Pada 27 Agustus 1883 terjadi letusan amat dahsyat yang menghancurkan nyaris 60 persen bagian Krakatau di bagian tengah dan terbentuklah lubang kaldera. Letusan ini memiliki kekuatan 21.574 kali bom atom dan letusannya terdengar hingga radius 4.600 kilometer dari pusat ledakan bahkan suaranya dapat didengar oleh 13% penduduk bumi saat itu. Suara letusan itu terdengar sampai di Alice Springs, Australia dan Pulau Rodrigues yang berjarak lebih dari 4.600 kilometer.

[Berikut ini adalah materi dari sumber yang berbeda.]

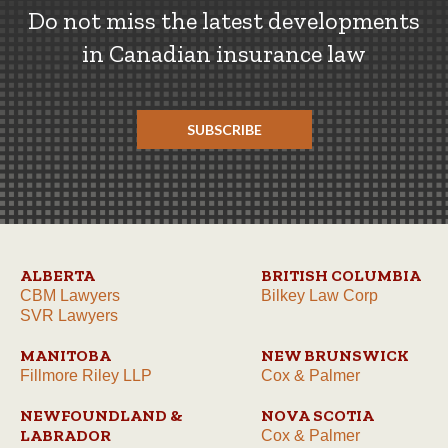
Do not miss the latest developments
in Canadian insurance law
SUBSCRIBE
ALBERTA
BRITISH COLUMBIA
CBM Lawyers
Bilkey Law Corp
SVR Lawyers
MANITOBA
NEW BRUNSWICK
Fillmore Riley LLP
Cox & Palmer
NEWFOUNDLAND &
NOVA SCOTIA
LABRADOR
Cox & Palmer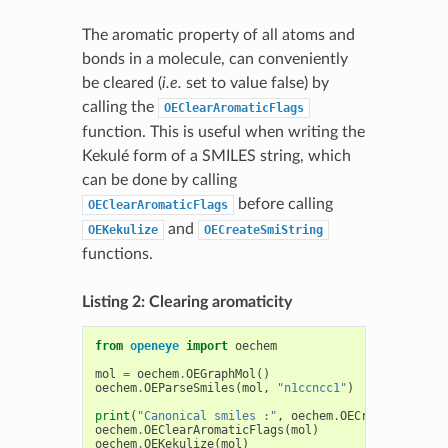
The aromatic property of all atoms and
bonds in a molecule, can conveniently
be cleared (
i.e.
set to value false) by
calling the
OEClearAromaticFlags
function. This is useful when writing the
Kekulé form of a SMILES string, which
can be done by calling
before calling
OEClearAromaticFlags
and
OEKekulize
OECreateSmiString
functions.
Listing 2: Clearing aromaticity
from
openeye
import
oechem
mol
=
oechem
.
OEGraphMol
()
oechem
.
OEParseSmiles
(
mol
,
"n1ccncc1"
)
print
(
"Canonical smiles :"
,
oechem
.
OECreateCanSmiS
oechem
.
OEClearAromaticFlags
(
mol
)
oechem
.
OEKekulize
(
mol
)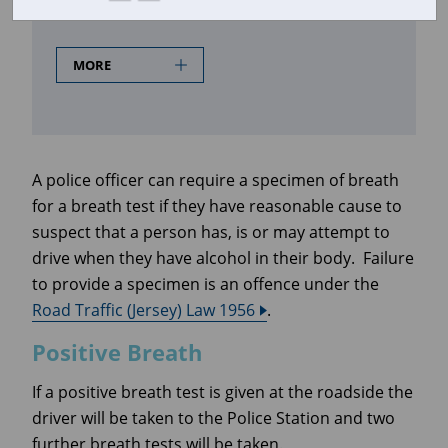
Positive Breath
MORE
A police officer can require a specimen of breath
for a breath test if they have reasonable cause to
suspect that a person has, is or may attempt to
drive when they have alcohol in their body. Failure
to provide a specimen is an offence under the
Road Traffic (Jersey) Law 1956
.
Positive Breath
If a positive breath test is given at the roadside the
driver will be taken to the Police Station and two
further breath tests will be taken.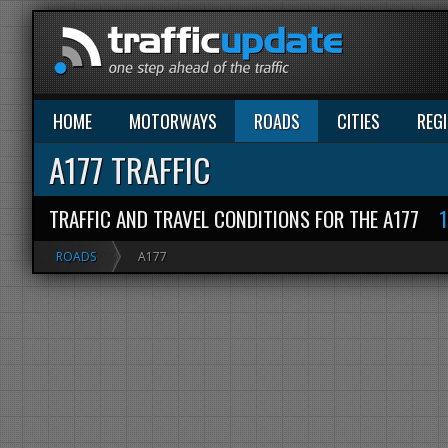
HOME
MOTORWAYS
ROADS
CITIES
REG
A177 TRAFFIC
TRAFFIC AND TRAVEL CONDITIONS FOR THE A177
ROADS
A177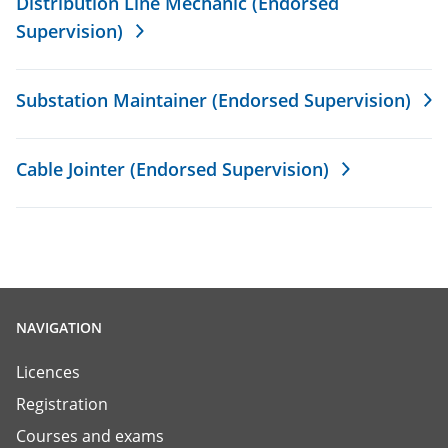
Distribution Line Mechanic (Endorsed
Supervision)
Substation Maintainer (Endorsed Supervision)
Cable Jointer (Endorsed Supervision)
NAVIGATION
Licences
Registration
Courses and exams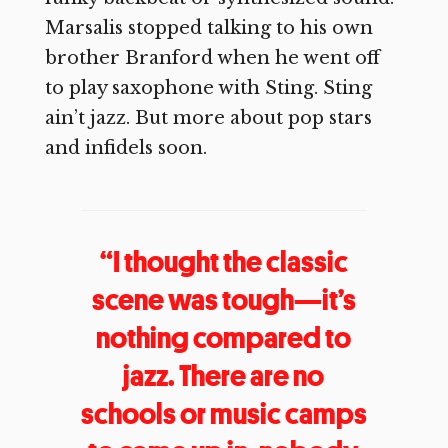
Marsalis stopped talking to his own
brother Branford when he went off
to play saxophone with Sting. Sting
ain’t jazz. But more about pop stars
and infidels soon.
“I thought the classic
scene was tough—it’s
nothing compared to
jazz. There are no
schools or music camps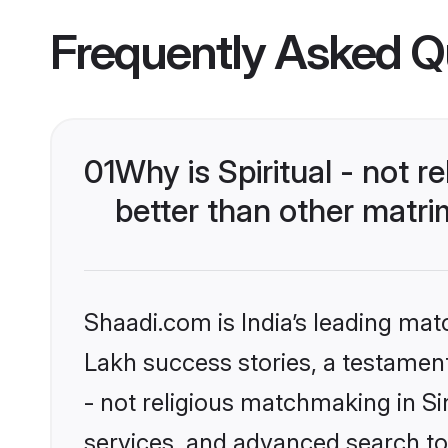
Frequently Asked Q
01
Why is Spiritual - not 
better than other matri
Shaadi.com is India’s leading ma
Lakh success stories, a testament t
- not religious matchmaking in S
services, and advanced search too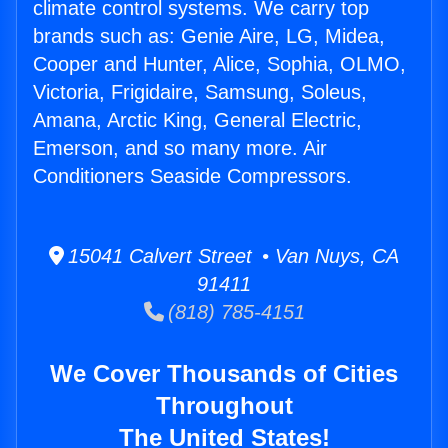
climate control systems. We carry top
brands such as: Genie Aire, LG, Midea,
Cooper and Hunter, Alice, Sophia, OLMO,
Victoria, Frigidaire, Samsung, Soleus,
Amana, Arctic King, General Electric,
Emerson, and so many more. Air
Conditioners Seaside Compressors.
15041 Calvert Street • Van Nuys, CA
91411
(818) 785-4151
We Cover Thousands of Cities
Throughout
The United States!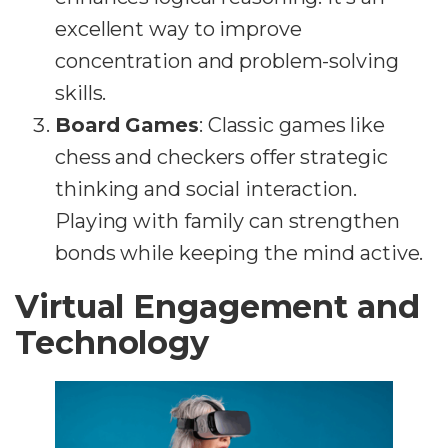
excellent way to improve
concentration and problem-solving
skills.
Board Games
: Classic games like
chess and checkers offer strategic
thinking and social interaction.
Playing with family can strengthen
bonds while keeping the mind active.
Virtual Engagement and
Technology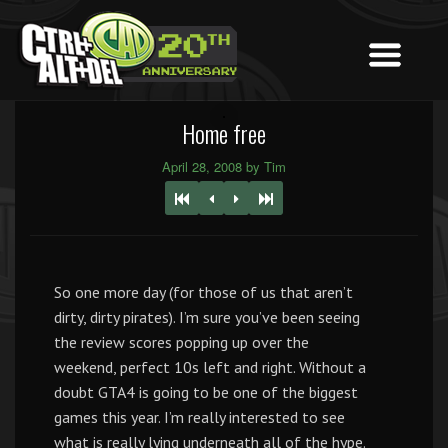
Home free
April 28, 2008 by Tim
So one more day (for those of us that aren’t
dirty, dirty pirates). I’m sure you’ve been seeing
the review scores popping up over the
weekend, perfect 10s left and right. Without a
doubt GTA4 is going to be one of the biggest
games this year. I’m really interested to see
what is really lying underneath all of the hype.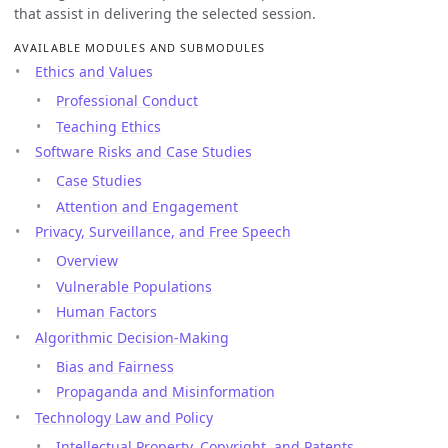
that assist in delivering the selected session.
AVAILABLE MODULES AND SUBMODULES
Ethics and Values
Professional Conduct
Teaching Ethics
Software Risks and Case Studies
Case Studies
Attention and Engagement
Privacy, Surveillance, and Free Speech
Overview
Vulnerable Populations
Human Factors
Algorithmic Decision-Making
Bias and Fairness
Propaganda and Misinformation
Technology Law and Policy
Intellectual Property, Copyright, and Patents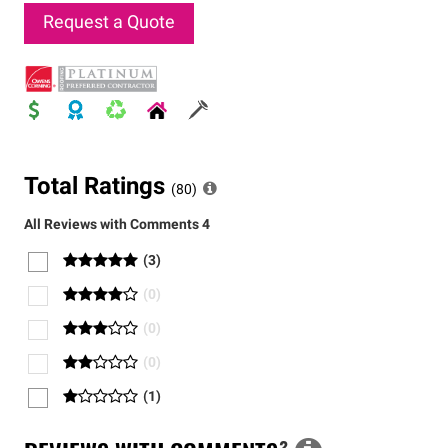
Request a Quote
Total Ratings
(
80
)
All Reviews with Comments
4
(
3
)
(
0
)
(
0
)
(
0
)
(
1
)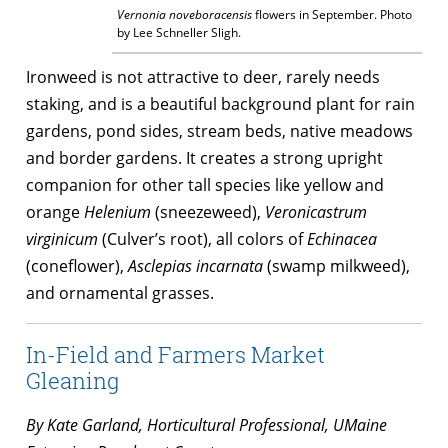
Vernonia noveboracensis
flowers in September. Photo
by Lee Schneller Sligh.
Ironweed is not attractive to deer, rarely needs
staking, and is a beautiful background plant for rain
gardens, pond sides, stream beds, native meadows
and border gardens. It creates a strong upright
companion for other tall species like yellow and
orange
Helenium
(sneezeweed),
Veronicastrum
virginicum
(Culver’s root), all colors of
Echinacea
(coneflower),
Asclepias incarnata
(swamp milkweed),
and ornamental grasses.
In-Field and Farmers Market
Gleaning
By Kate Garland, Horticultural Professional, UMaine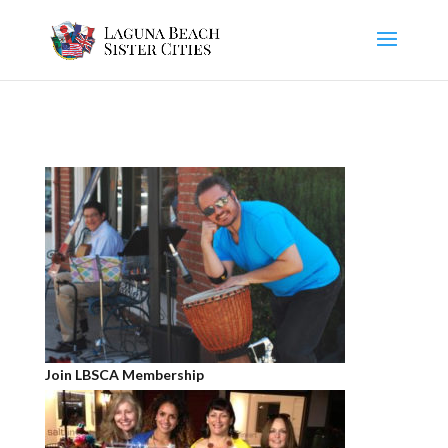
Join LBSCA Membership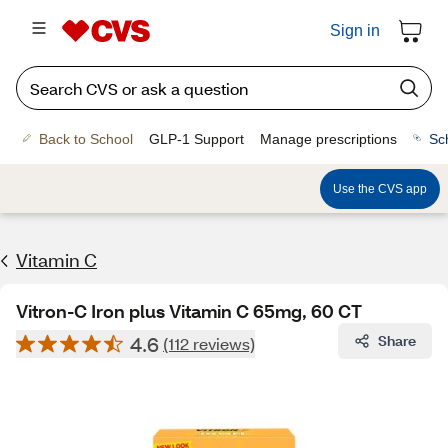
Sign in
Back to School
GLP-1 Support
Manage prescriptions
Sc
Use the CVS app
Vitamin C
Vitron-C Iron plus Vitamin C 65mg, 60 CT
4.6
Share
(112 reviews)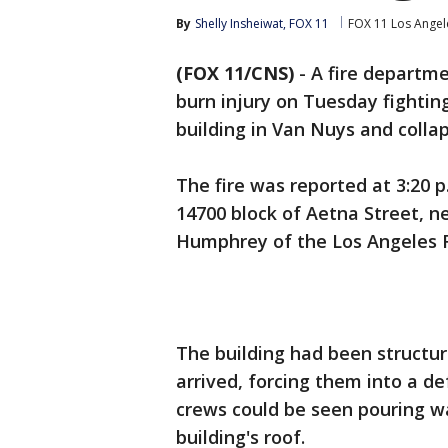
By
Shelly Insheiwat, FOX 11
FOX 11 Los Angel
(FOX 11/CNS)
-
A fire departme
burn injury on Tuesday fightin
building in Van Nuys and collap
The fire was reported at 3:20 
14700 block of Aetna Street, n
Humphrey of the Los Angeles 
The building had been structur
arrived, forcing them into a d
crews could be seen pouring w
building's roof.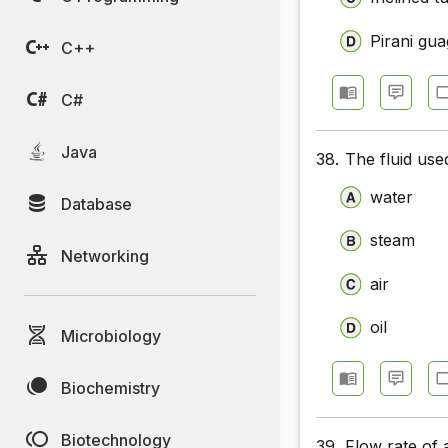
Pirani gu
C++
C#
Java
38.
The fluid used
water
Database
steam
Networking
air
oil
Microbiology
Biochemistry
Biotechnology
39.
Flow rate of 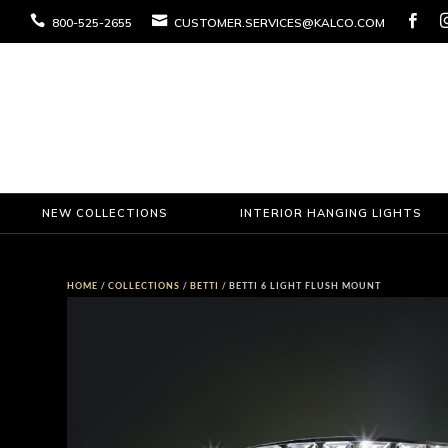



800-525-2655
CUSTOMER.SERVICES@KALCO.COM
NEW COLLECTIONS
INTERIOR HANGING LIGHTS
HOME
/
COLLECTIONS
/
BETTI
/ BETTI 6 LIGHT FLUSH MOUNT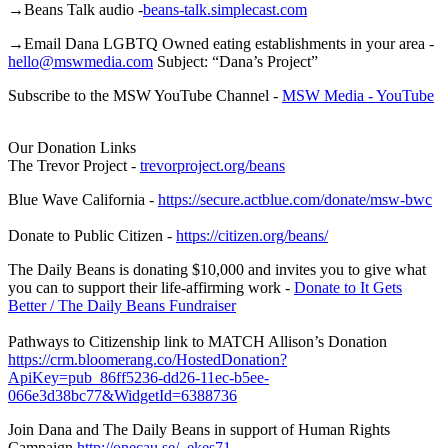
→Beans Talk audio -
beans-talk.simplecast.com
→Email Dana LGBTQ Owned eating establishments in your area -
hello@mswmedia.com
Subject: “Dana’s Project”
Subscribe to the MSW YouTube Channel -
MSW Media - YouTube
Our Donation Links
The Trevor Project -
trevorproject.org/beans
Blue Wave California -
https://secure.actblue.com/donate/msw-bwc
Donate to Public Citizen -
https://citizen.org/beans/
The Daily Beans is donating $10,000 and invites you to give what
you can to support their life-affirming work -
Donate to It Gets
Better / The Daily Beans Fundraiser
Pathways to Citizenship link to MATCH Allison’s Donation
https://crm.bloomerang.co/HostedDonation?
ApiKey=pub_86ff5236-dd26-11ec-b5ee-
066e3d38bc77&WidgetId=6388736
Join Dana and The Daily Beans in support of Human Rights
Campaign
http://onecau.se/_ekes71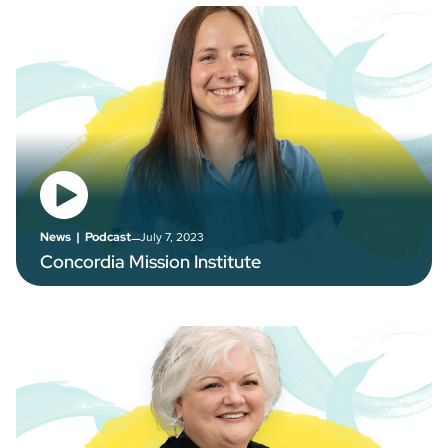
–
July 7, 2023
News
|
Podcast
Concordia Mission Institute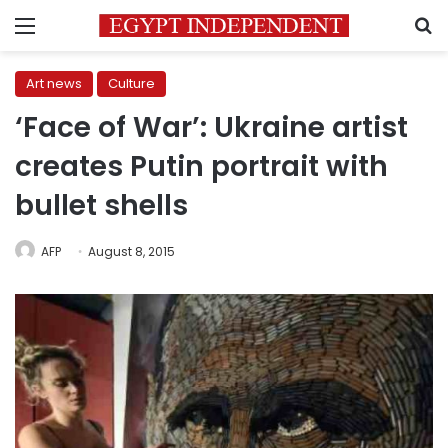
Menu
S
Art news
Culture
‘Face of War’: Ukraine artist
creates Putin portrait with
bullet shells
AFP
August 8, 2015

Letusan ini juga diikuti dengan tsunami yang menyapu lebih dari 295 daerah di pesisir pantai barat Banten, dari Merak, Anyer, Labuan, Panimbang, Ujung Kulon, Jawa Barat, Selatan Sumatera, Hawaii, pantai barat Amerika Tengah dan Semenanjung Arab yang jauhnya lebih dari 7 ribu kilometer. Awan panas dan tsunami yang ditimbulkan memakan korban sekitar 36.000 jiwa. Tsunami ini adalah yang terdahsyat di kawasan Samudera Indonesia sebeum Tsunami Aceh terjadi pada 26 Desember 2004.
Letusan Krakatau menyebabkan perubahan iklim yang dirasakan secara global. Bumi gelap selama dua setengah hari akibat debu vulkanis yang menutup atmosfer. Matahari bersinar redup sampai setahun berikutnya. Hamburan debu tampak di langit Norwegia hingga New York. Letusan itu menghancurkan Gunung Danan, Gunung Perbuwatan serta sebagian Gunung Rakata di mana setengah kerucutnya hilang, membuat cekungan selebar 7 km dan sedalam 250 meter.

Muncullah Anak Krakatau setelah 40 Tahun Gunung Krakatau meletus. Anak Krakatau dikenali pada 29 Desember 1927 ketika sejumlah nelayan menyaksikan ada uap dan abu muncul dari kaldera. Gunung ini bertambah tinggi 6 meter per tahun. Puncak dengan batuan basalt muncul ke permukaan air pertama kali pada 26 Januari 1928.
Apabila ingin mengunjungi gunung ini, dari Bandarlampung menuju ke Pelabuhan Bakauheni memakan waktu sekitar 1,5 jam, lanjut ke Pelabuhan Canti ke Pulau Sebesi sekitar 80 menit. Dari pulau inilah pengunjung bisa memulai titik pendakian menuju Gunung Anak Krakatau.